Six recommendations including better communication and creating a list of exemption sites have been revealed in a draft report assessing the impact of Lincolnshire County Council’s controversial decision to switch off tens of thousands of street lights at night.
Over half of Lincolnshire’s 68,000 street lights were reverted to what the council called a ‘part-night’ lighting system, saving the authority £1.7 million a year.
The system means that they are switched off between midnight (and as early as 10pm in some areas) until dawn.
More than 5,000 Lincolnshire residents responded to a county council survey, with three quarters describing the changes as negative or extremely negative.
A scrutiny panel consisting of county councillors from across Lincolnshire was set up in October 2017, and was tasked with reviewing the impact of the policy and making recommendations to the council’s Executive.
Six months later, the panel has produced a draft report outlining its suggestions.
The first proposed recommendation is for Lincolnshire Police to review and update a street lighting crime data report on an annual basis for consideration by the county council’s Public Protection and Communities Scrutiny Committee.
The draft report also suggests that a communications strategy and action plan is created to change public perception about the switch-off, and reduce their fears of a rise in crime.
Lincolnshire Road Safety Partnership is also recommended to produce an annual report for the Public Protection and Communities Scrutiny Committee capturing data on street lighting levels as part of a road safety analysis.
The fourth recommendation is for the Executive to consider a list of exemption sites and include an additional exemption for community public access defibrillator sites where requested by local communities.
Holiday accommodation areas are also set to be considered as exemption sites to support the local economy and safeguard tourism in Lincolnshire.
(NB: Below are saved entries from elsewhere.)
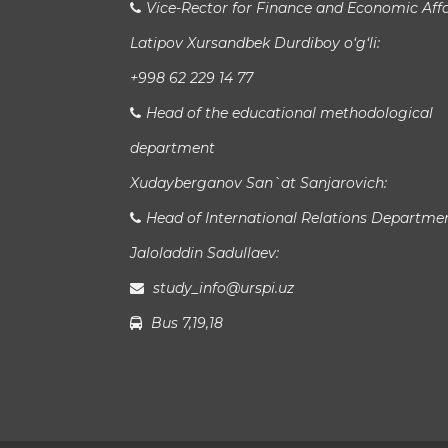
Vice-Rector for Finance and Economic Affa
Latipov Xursandbek Durdiboy o‘g‘li:
+998 62 229 14 77
Head of the educational methodological
department
Xudayberganov San`at Sanjarovich:
Head of International Relations Departme
Jaloladdin Sadullaev:
study_info@urspi.uz
Bus 7,19,18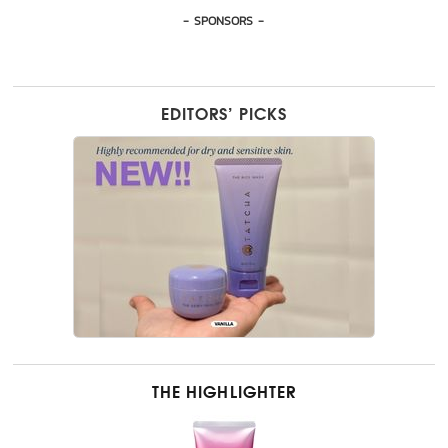
- SPONSORS -
EDITORS’ PICKS
THE HIGHLIGHTER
The final recommendation is for the Executive to consider the county council develops an “appropriate protocol” to enable communities to support the upgrading of street lighting to LED and reinstated to full night lighting where required and on request as part of routine maintenance.
In the report, committee chairman Councillor Angela Newton said: “The scrutiny panel acknowledges that fears about public safety and crime levels were a key theme highlighted throughout the review and it is recommended that crime rates and fears about safety/crime are continued to be reviewed over the coming years to monitor the longer term impact of the introduction of part night street lighting.
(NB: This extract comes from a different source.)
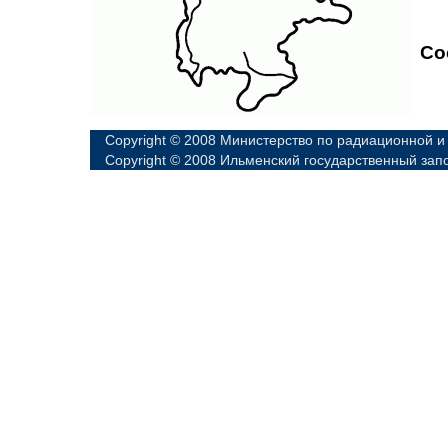
Со
Copyright © 2008 Министерство по радиационной и
Copyright © 2008 Ильменский государственный зап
“However, the evidence received as part of this review shows little evidence to suggest night time crime has significantly increased.
“In addition, the panel recommends that additional work is undertaken to review, improve and communicate more effectively with the public to support greater awareness and clarity of the messages in relation to the concerns highlighted around crime rates, fears about safety and crime.
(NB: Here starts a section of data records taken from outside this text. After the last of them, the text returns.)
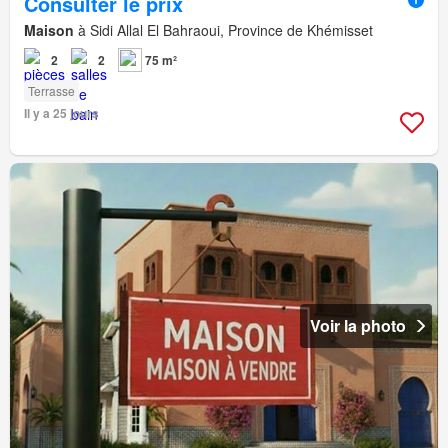
Consulter le prix
Maison
à Sidi Allal El Bahraoui, Province de Khémisset
2
2
75 m²
Terrasse
Il y a 25 jours
Voir la photo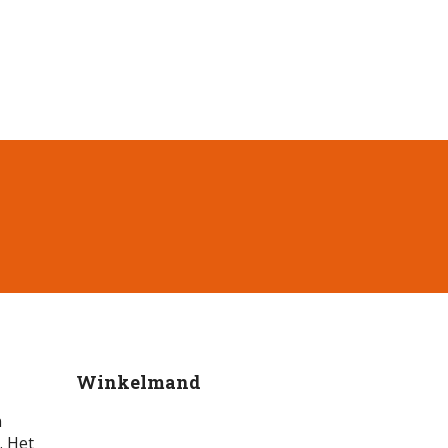
Winkelmand
n
. Het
“Lincolnshire remains one of the safest areas in the country and this needs to be more effectively communicated going forward.
“The scrutiny panel supports continued regular engagement between Lincolnshire Police, the Community Safety Partnership and the county council street lighting team to ensure that where there is a significant increase in recorded night time crime in the future, lighting levels are appropriately reviewed as a way to support the work of the Community Safety Partnership, Lincolnshire Police and Police and Crime Commissioner.”
Councillors on the committee will hold an informal meeting on Tuesday, April 10 to consider and comment on the draft report before it is passed to the Overview and Scrutiny Management Board on April 26.
The report and recommendations will then be sent on to the council’s Executive for its June meeting.
Council leader Martin Hill has previously said that the council would not reverse the policy, but may tweak it in certain areas.
In October 2017 he said: “We promised a review of that policy but I’ll not mislead you. There’ll be no chance that all those street lights we’ve switched off will come back on again.
“Why would you want to keep street lights on when there’s nobody out there? And last time I looked, all cars had headlights on.”
Councillor Hill’s colleague Richard Davies, who is responsible for highways at Lincolnshire County Council, also accused some social media users of spreading “fake politics” about the changes.
In February 2018 he said: “One of the reasons people are at times feeling scared to go out in the evening is because there’s this false perception that we’re turning the street lights off at 8pm and anybody on their way home from the bingo is vulnerable to someone jumping out with a knife between their teeth. That simply isn’t the case.
“I think what we need to do is get past this fake politics that we sometimes get in local government of people whipping up fear and misunderstanding.”